» What the task requires
Within the material below, locate the line with "ВАШИЯТ КОМЕНТАР - Полетата" and the line with "wskaźnik mojej nieudanej", then return those two lines and all lines between them, exactly as written.

(Materials provided)

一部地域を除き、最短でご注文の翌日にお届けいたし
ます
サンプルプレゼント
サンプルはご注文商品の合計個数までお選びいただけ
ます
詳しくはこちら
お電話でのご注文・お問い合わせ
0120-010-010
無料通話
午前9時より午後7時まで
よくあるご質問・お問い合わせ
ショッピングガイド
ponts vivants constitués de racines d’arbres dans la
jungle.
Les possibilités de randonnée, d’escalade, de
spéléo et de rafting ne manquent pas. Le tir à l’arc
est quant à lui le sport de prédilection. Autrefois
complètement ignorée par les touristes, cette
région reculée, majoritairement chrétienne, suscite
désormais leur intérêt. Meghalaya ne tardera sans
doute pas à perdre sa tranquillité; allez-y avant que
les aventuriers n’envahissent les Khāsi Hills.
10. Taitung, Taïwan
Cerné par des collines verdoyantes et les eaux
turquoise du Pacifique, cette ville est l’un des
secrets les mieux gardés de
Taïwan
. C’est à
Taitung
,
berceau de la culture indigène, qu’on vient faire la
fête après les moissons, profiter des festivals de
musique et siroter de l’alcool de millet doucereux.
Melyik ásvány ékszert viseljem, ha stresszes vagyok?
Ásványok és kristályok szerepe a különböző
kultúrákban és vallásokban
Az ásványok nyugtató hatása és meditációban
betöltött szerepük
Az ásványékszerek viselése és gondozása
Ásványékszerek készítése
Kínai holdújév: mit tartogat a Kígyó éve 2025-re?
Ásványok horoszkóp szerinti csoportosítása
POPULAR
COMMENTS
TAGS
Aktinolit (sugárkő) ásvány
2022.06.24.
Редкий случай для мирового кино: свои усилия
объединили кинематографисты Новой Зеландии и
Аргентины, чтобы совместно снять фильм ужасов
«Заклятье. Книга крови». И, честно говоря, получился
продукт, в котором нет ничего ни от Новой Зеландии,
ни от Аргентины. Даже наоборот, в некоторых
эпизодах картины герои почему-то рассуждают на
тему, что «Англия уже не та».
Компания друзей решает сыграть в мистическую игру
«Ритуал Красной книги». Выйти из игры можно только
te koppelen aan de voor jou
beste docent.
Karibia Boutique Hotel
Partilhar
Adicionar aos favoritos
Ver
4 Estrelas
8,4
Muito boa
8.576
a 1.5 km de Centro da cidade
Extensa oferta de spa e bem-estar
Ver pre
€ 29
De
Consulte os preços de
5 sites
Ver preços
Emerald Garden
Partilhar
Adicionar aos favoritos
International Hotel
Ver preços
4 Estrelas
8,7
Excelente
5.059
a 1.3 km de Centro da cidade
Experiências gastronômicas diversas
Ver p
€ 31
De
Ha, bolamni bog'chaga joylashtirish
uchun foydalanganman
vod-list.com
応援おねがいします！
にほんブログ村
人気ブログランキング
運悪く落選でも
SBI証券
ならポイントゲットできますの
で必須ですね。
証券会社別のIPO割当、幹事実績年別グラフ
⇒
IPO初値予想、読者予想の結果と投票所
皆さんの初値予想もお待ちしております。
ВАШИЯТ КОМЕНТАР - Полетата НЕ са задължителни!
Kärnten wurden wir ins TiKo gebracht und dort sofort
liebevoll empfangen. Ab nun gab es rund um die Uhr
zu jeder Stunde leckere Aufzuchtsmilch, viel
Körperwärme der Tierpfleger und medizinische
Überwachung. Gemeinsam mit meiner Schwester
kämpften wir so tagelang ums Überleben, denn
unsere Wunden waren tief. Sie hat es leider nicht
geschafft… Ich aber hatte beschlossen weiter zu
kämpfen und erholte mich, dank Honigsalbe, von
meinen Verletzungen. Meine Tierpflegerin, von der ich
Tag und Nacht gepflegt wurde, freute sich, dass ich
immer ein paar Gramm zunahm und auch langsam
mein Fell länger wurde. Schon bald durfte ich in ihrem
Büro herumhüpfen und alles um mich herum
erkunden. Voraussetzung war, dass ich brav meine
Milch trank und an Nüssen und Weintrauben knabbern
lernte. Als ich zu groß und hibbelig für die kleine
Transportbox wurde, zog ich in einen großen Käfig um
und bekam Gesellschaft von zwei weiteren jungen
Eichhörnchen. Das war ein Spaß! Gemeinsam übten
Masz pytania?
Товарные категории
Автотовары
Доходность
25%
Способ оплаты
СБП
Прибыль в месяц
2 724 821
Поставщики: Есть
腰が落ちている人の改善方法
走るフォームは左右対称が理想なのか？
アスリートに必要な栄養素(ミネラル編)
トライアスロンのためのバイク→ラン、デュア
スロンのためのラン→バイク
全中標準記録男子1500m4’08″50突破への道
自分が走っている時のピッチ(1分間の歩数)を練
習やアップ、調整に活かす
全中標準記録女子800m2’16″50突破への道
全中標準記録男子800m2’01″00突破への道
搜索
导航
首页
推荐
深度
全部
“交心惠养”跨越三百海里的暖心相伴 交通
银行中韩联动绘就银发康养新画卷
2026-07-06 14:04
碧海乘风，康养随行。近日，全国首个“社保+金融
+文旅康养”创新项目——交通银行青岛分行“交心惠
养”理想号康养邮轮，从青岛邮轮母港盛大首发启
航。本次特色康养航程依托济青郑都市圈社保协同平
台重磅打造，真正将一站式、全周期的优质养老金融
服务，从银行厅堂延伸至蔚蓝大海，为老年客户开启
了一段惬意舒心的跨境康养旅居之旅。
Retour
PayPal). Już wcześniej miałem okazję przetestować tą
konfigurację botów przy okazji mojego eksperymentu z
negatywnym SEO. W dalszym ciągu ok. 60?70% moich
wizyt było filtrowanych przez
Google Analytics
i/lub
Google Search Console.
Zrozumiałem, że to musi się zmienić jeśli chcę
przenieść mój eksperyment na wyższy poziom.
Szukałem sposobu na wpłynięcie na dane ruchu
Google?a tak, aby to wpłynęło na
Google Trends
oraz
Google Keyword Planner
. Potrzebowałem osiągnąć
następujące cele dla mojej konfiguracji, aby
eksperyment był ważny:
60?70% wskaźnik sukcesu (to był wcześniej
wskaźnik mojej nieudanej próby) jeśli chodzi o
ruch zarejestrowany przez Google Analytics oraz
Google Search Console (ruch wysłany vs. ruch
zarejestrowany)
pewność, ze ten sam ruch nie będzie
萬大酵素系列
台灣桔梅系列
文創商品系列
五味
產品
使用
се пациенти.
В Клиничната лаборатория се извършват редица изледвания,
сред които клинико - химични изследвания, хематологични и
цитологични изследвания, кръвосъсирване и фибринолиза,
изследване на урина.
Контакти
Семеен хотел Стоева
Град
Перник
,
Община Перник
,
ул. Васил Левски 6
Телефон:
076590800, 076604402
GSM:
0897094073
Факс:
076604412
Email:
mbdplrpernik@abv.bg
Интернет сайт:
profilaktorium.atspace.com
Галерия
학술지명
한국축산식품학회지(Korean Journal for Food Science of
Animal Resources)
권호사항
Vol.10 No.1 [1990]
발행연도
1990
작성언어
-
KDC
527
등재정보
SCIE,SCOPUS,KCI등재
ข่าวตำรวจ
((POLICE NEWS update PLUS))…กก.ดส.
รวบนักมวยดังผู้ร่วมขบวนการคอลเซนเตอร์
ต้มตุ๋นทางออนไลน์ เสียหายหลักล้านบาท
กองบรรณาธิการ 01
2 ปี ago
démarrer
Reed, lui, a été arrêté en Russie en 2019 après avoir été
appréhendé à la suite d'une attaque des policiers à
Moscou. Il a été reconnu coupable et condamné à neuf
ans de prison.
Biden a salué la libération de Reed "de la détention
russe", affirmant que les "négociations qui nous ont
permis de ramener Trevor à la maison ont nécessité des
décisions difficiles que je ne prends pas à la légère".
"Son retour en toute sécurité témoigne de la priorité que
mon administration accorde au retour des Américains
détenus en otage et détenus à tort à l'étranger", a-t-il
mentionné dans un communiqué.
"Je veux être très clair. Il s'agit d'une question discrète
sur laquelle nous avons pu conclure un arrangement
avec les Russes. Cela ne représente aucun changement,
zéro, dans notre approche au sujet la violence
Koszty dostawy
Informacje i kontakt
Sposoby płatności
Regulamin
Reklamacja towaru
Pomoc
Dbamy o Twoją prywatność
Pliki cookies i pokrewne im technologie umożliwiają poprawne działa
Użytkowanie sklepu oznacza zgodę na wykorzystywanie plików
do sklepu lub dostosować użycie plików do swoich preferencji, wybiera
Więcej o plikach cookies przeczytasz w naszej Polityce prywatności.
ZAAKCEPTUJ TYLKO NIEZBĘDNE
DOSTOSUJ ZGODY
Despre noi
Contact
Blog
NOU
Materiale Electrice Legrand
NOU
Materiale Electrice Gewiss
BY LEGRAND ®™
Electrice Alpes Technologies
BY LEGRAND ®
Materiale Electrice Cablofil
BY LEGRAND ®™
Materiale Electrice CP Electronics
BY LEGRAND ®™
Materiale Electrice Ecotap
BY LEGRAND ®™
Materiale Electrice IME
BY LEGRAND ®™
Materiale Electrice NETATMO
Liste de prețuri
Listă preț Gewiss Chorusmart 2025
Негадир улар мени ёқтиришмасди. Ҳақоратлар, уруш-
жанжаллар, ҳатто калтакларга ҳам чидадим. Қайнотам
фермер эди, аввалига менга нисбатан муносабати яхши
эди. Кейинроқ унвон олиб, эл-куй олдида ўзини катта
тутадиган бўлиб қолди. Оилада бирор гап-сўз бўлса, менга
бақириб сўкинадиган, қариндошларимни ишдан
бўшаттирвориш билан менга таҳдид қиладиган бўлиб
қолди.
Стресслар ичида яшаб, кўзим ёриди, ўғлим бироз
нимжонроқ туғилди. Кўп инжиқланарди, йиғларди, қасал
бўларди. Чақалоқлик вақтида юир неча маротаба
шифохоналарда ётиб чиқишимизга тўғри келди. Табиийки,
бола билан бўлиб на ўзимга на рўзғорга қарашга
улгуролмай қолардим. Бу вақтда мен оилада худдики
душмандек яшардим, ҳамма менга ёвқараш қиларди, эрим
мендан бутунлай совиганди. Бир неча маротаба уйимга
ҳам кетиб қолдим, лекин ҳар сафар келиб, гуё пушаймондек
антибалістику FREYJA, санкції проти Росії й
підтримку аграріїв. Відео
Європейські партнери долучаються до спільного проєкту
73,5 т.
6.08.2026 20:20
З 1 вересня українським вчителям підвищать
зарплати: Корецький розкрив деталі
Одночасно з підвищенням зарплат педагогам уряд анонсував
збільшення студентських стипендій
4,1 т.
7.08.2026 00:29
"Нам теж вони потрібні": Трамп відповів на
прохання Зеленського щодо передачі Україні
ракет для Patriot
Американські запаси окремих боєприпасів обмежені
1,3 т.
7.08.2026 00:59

(End Materials provided)

» Answer section
ВАШИЯТ КОМЕНТАР - Полетата НЕ са задължителни!
Kärnten wurden wir ins TiKo gebracht und dort sofort
liebevoll empfangen. Ab nun gab es rund um die Uhr
zu jeder Stunde leckere Aufzuchtsmilch, viel
Körperwärme der Tierpfleger und medizinische
Überwachung. Gemeinsam mit meiner Schwester
kämpften wir so tagelang ums Überleben, denn
unsere Wunden waren tief. Sie hat es leider nicht
geschafft… Ich aber hatte beschlossen weiter zu
kämpfen und erholte mich, dank Honigsalbe, von
meinen Verletzungen. Meine Tierpflegerin, von der ich
Tag und Nacht gepflegt wurde, freute sich, dass ich
immer ein paar Gramm zunahm und auch langsam
mein Fell länger wurde. Schon bald durfte ich in ihrem
Büro herumhüpfen und alles um mich herum
erkunden. Voraussetzung war, dass ich brav meine
Milch trank und an Nüssen und Weintrauben knabbern
lernte. Als ich zu groß und hibbelig für die kleine
Transportbox wurde, zog ich in einen großen Käfig um
und bekam Gesellschaft von zwei weiteren jungen
Eichhörnchen. Das war ein Spaß! Gemeinsam übten
Masz pytania?
Товарные категории
Автотовары
Доходность
25%
Способ оплаты
СБП
Прибыль в месяц
2 724 821
Поставщики: Есть
腰が落ちている人の改善方法
走るフォームは左右対称が理想なのか？
アスリートに必要な栄養素(ミネラル編)
トライアスロンのためのバイク→ラン、デュア
スロンのためのラン→バイク
全中標準記録男子1500m4’08″50突破への道
自分が走っている時のピッチ(1分間の歩数)を練
習やアップ、調整に活かす
全中標準記録女子800m2’16″50突破への道
全中標準記録男子800m2’01″00突破への道
搜索
导航
首页
推荐
深度
全部
“交心惠养”跨越三百海里的暖心相伴 交通
银行中韩联动绘就银发康养新画卷
2026-07-06 14:04
碧海乘风，康养随行。近日，全国首个“社保+金融
+文旅康养”创新项目——交通银行青岛分行“交心惠
养”理想号康养邮轮，从青岛邮轮母港盛大首发启
航。本次特色康养航程依托济青郑都市圈社保协同平
台重磅打造，真正将一站式、全周期的优质养老金融
服务，从银行厅堂延伸至蔚蓝大海，为老年客户开启
了一段惬意舒心的跨境康养旅居之旅。
Retour
PayPal). Już wcześniej miałem okazję przetestować tą
konfigurację botów przy okazji mojego eksperymentu z
negatywnym SEO. W dalszym ciągu ok. 60?70% moich
wizyt było filtrowanych przez
Google Analytics
i/lub
Google Search Console.
Zrozumiałem, że to musi się zmienić jeśli chcę
przenieść mój eksperyment na wyższy poziom.
Szukałem sposobu na wpłynięcie na dane ruchu
Google?a tak, aby to wpłynęło na
Google Trends
oraz
Google Keyword Planner
. Potrzebowałem osiągnąć
następujące cele dla mojej konfiguracji, aby
eksperyment był ważny:
60?70% wskaźnik sukcesu (to był wcześniej
wskaźnik mojej nieudanej próby) jeśli chodzi o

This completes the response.